I had already supplemented my favourite burrawangs’ breakfast with a handful of meat scraps from last night’s dinner, and was standing at the kitchen window watching them squabble with a magpie family over who got what. This is a daily ritual with varying results. Sometimes Dusty (one of the burrawangs – a story all unto himself) outwits the magpies, and sometimes the magpies win. Occasionally the choughs arrive, outnumbering the burrawangs and magpies alike with the sheer size of their large and noisy family. And even more occasionally a large crow or two will shoulder in on the action.
Not today, though.
Dusty had tricked the magpies into thinking there was a tasty treat in the mulch pile (which there probably was – wood-roaches, caterpillars and centipedes abound) and was filling up with enough of our last night’s leftovers to take back to the nest.
I was watching, as I said, at the kitchen window, when a small grey shadow flew over garden and alighted in a large black wattle just by our back gate. This small grey shadow was soon joined by another, this one with a brightly plumed red head.

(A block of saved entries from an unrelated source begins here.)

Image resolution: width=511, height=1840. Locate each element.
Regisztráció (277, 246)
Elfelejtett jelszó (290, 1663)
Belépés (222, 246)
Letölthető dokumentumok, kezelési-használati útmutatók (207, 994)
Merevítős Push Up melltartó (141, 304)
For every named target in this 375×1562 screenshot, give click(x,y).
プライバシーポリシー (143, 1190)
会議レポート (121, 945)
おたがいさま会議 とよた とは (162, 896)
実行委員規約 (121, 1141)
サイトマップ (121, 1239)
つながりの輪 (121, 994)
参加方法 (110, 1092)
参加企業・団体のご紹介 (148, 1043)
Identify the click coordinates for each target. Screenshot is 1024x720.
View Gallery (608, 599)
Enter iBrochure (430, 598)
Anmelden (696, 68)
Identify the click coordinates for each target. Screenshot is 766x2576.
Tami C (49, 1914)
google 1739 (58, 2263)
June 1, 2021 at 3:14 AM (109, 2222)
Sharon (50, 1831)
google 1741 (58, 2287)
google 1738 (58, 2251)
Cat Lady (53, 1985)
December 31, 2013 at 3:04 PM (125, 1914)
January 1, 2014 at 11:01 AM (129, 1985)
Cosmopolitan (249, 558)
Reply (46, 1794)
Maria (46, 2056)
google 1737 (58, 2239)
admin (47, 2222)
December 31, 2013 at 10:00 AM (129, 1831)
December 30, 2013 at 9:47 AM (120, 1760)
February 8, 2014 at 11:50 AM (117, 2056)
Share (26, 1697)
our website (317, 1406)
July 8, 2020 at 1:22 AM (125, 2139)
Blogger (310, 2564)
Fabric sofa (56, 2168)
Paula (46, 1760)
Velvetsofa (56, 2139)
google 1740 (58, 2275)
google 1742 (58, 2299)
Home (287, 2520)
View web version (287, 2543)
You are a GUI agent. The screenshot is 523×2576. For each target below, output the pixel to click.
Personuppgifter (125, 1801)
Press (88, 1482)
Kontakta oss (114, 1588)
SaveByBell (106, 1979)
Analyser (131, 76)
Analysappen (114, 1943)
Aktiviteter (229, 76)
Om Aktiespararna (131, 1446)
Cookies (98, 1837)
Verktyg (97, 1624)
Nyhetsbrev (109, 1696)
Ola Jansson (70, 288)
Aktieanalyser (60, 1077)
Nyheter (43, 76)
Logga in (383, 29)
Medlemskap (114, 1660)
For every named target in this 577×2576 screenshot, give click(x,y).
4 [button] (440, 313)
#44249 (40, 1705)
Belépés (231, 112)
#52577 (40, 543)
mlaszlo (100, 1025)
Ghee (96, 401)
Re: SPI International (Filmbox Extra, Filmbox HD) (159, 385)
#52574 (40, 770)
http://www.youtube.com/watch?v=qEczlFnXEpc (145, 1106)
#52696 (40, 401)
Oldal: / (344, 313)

The gang-gangs had arrived.
It didn’t take long to fetch my camera, and I was soon sneaking warily across the back garden hoping to get a good shot without frightening them away. They were watching me as I focused the camera, zooming in a little, and I was watching them. Which is why I nearly jumped out of my skin when something flashed right past me at head height, missing me by a hair’s breadth! Not, as I first assumed, one of the magpies, upset by having breakfast disturbed, but by a cheeky king-parrot who settled on our pergola and blithely cleaned his beak at me as I hastily tried to get a picture of him.
Then I turned back to the project in hand, only to discover the gang-gangs had gone.
Except… they were now in the tree right beside me, and I had to un-zoom (a highly technical photographic term) in order to take their picture.
Not to be outdone, the king-parrot turned up on an even closer branch, demanding attention.
I don’t know if they thought I was going to feed them or something, but the two sets of visitors seemed to be vying with each other. I snapped a few quick shots, wondering just how close they would actually get!
With the photo shoot over I slipped away guiltily, wondering what I had in my pantry that might provide a prize for their friendly behaviour. I’m hoping that the slivers of over-ripe banana that I tossed out for them were what they had in mind.
Both gang-gangs and king-parrots are usually seed eaters, and I’m pretty certain that this is what the gang-gangs had been doing in the wattle tree before I turned up on the scene with my camera. They are gorgeous looking birds, smaller than the familiar white cockatoo, but with a croaky call a bit like a rusty hinge which is much quieter than their well-know cousin!
Of course, the king parrot is somewhat showier, and quite large in comparison to the gang-gangs. My field guide tells me that they are generally shy and easily put to flight. I don’t think this one had read the book.